Czasem wydaje mi się, że te wyobrażenia siedzą głęboką w głowach i myślę, że nawet jakbyśmy weszli na Mont Everest, z dzieckiem w nosidełku, to więcej podziwu wzbudzi, jak ktoś powie, że lepiej wszedł by na ten szczyt. Dlatego, że żyjemy w świeci komentatorów, a nie działaczy. A skoro, ktoś coś robi, to dla nich nie jest to na rękę, więc trzeba wykreować swoje wyobrażenie. Chodzi mi o to, że coraz mniej liczy się jak ktoś coś robi, a bardziej to że ktoś mówi, że to zrobił. Dlatego często jest tak, że jak udostępniamy jakiś reportaż z naszych działań w mediach społecznościowych, to często spotykamy się z falą krytyki, zamiast podziwu.
Super-My
Codziennie dokonujemy niezwykłych rzeczy, ratujemy dzieci, przed potworami z pod łóżka, sprawiamy, że kuku na paluszku znika po jednym ojojaniu, sprawiamy, że to wszystko jakoś działa, kręci się i nie przestaje. Jesteśmy skromni, cisi i robimy swoje. Mamy refleksje o sobie, potrafimy się przyznać do błędu, wybaczyć, wziąć sprawiedliwie część winy na siebie, ale czemu jest nas tak mało?

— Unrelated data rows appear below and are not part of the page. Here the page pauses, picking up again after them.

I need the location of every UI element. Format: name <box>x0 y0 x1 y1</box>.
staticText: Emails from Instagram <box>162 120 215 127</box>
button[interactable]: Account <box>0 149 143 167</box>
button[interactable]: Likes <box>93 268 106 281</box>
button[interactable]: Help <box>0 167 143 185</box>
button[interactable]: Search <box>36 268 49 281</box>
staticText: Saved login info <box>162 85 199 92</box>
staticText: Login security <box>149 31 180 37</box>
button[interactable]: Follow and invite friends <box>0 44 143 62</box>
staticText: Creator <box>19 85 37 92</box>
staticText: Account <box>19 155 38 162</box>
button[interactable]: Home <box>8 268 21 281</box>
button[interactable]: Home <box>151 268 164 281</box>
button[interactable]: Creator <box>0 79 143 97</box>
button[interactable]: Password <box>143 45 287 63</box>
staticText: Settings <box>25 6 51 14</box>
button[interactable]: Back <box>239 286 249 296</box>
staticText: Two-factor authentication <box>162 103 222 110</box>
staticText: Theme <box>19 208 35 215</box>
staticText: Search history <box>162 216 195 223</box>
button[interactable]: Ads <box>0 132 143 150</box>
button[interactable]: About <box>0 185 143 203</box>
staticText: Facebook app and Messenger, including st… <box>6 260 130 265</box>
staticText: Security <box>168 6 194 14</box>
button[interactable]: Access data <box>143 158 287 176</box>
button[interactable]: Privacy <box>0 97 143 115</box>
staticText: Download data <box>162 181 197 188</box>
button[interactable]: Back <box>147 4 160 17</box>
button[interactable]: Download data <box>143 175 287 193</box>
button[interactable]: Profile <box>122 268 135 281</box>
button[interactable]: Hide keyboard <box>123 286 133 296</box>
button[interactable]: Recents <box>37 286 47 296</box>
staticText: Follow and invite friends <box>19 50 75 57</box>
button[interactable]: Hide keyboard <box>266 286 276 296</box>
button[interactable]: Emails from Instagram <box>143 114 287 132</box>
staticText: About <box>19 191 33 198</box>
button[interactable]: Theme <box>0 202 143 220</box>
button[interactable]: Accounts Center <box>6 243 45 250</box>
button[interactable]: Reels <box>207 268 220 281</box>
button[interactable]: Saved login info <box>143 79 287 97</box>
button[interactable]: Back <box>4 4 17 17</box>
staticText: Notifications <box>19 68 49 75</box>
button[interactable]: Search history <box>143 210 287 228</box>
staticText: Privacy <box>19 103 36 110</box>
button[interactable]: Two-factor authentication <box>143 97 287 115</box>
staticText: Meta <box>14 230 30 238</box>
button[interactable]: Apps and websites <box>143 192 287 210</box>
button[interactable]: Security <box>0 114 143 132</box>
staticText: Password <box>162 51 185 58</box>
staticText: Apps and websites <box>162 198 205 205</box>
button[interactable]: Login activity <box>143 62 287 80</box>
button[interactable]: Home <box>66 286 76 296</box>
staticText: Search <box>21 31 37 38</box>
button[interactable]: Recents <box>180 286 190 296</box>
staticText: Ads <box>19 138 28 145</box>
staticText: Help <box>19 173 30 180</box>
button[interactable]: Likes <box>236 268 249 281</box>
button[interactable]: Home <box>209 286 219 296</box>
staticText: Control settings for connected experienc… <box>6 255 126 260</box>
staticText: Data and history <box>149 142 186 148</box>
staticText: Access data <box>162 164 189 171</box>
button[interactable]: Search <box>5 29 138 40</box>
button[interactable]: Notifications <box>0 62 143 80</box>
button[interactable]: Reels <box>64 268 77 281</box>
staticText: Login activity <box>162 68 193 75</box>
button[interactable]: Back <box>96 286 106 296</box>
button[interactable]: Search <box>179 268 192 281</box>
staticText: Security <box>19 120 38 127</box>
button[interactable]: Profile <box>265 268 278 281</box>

Już samo szukanie recepty na równowagę daje poczucie szczęścia, uświadamia nam, jak mocno potrafimy żyć, intuicyjnie wiemy, co należy i kiedy odpuścić, z czego w danym momencie zrezygnować, a kiedy uprzeć się na życiowej misji. Lubię życie właśnie za nieograniczone pole do podejmowania decyzji i działań. 🙂
Ja myślę że pod tym względem moi rodzice się spisali od zawsze nauczyli mnie odpuszczać jeśli czuję że coś nie daje mi szczęścia i jednocześnie walczyć o to co mnie cieszy.
Bardzo mądre podejście. Szczęście to drobiazgi azgi.